# Suggestions on Matco Tools light MOD P7?



## greyghost_6 (Jul 3, 2009)

I just got a Matco Tools flashlight (M51403) at a flea market for really cheap, and am looking to make it a much brighter light. I took it apart and it uses a Ni-Cad rechargeable battery 3.6v 2000mah, its slightly larger than a 18650 (longer and a little bit fatter). I also took apart the head unit and found that it is using a standard 21mm luxeon board at around 80 lumen. The driver is sitting inside a proprietary shell with a built in clickie and a DC jack for easy charging. Now my question: can I purchase an emitter board from DX and solder it in the old luxeon's place? 

My concerns are: 
1. Its not going to be much brighter due to a (unknown) possibly low driving rate of the driver that I want to keep. The driver has 2 modes, low and high.
2. Possibly burning out the emitter or driver. 

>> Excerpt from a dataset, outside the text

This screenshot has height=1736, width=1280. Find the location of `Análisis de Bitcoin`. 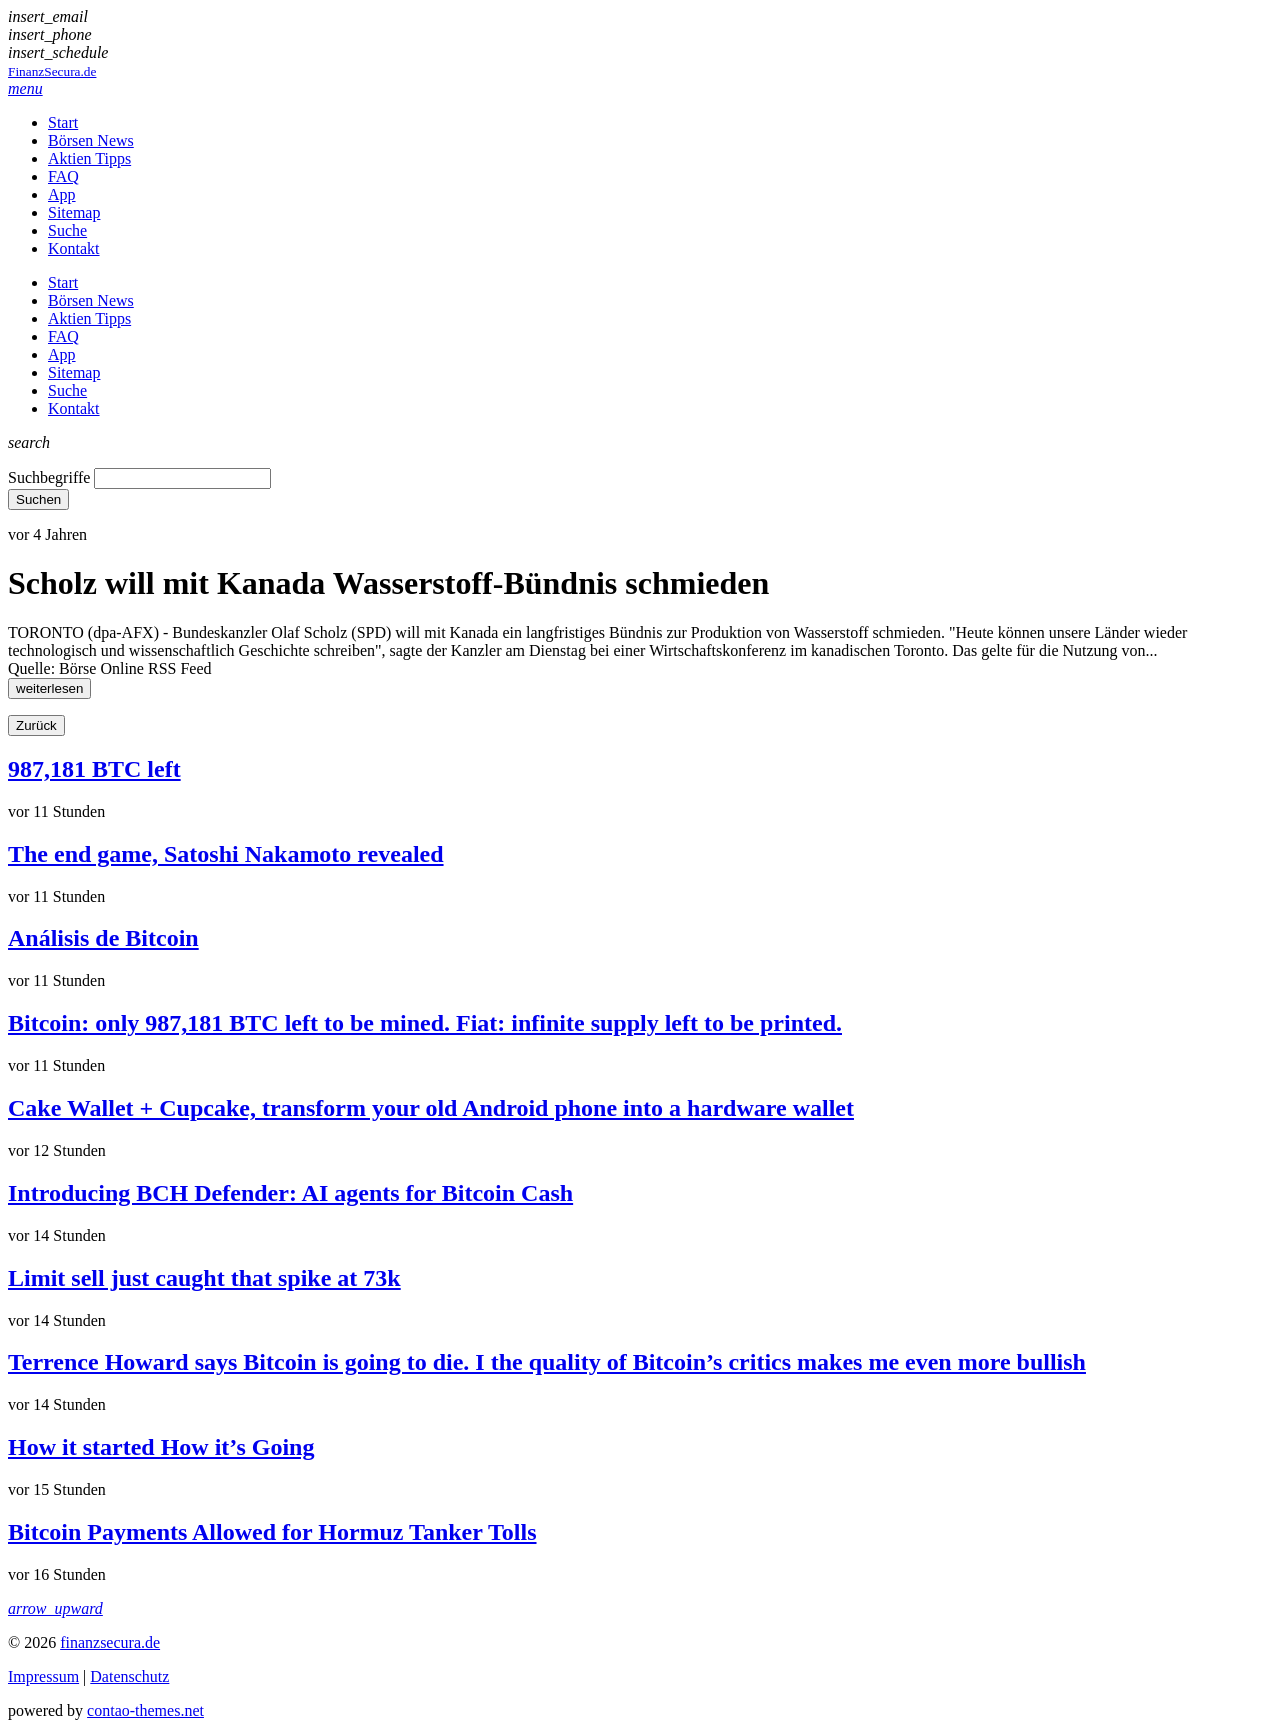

I don't think I will burn out anything since Ill be using an 18650 at 3.6 and the battery the flashlight came with is 3.6. I think heating will be fine since the board sits on an aluminum board the size of 3 stacked quarters that fit very snugly into the hefty aluminum head. The light retails for $130 or so and would like to do this project. Tell me what you guys think! The light I bought:
http://www.matcotools.com/ProductImages/m51403.jpg


----------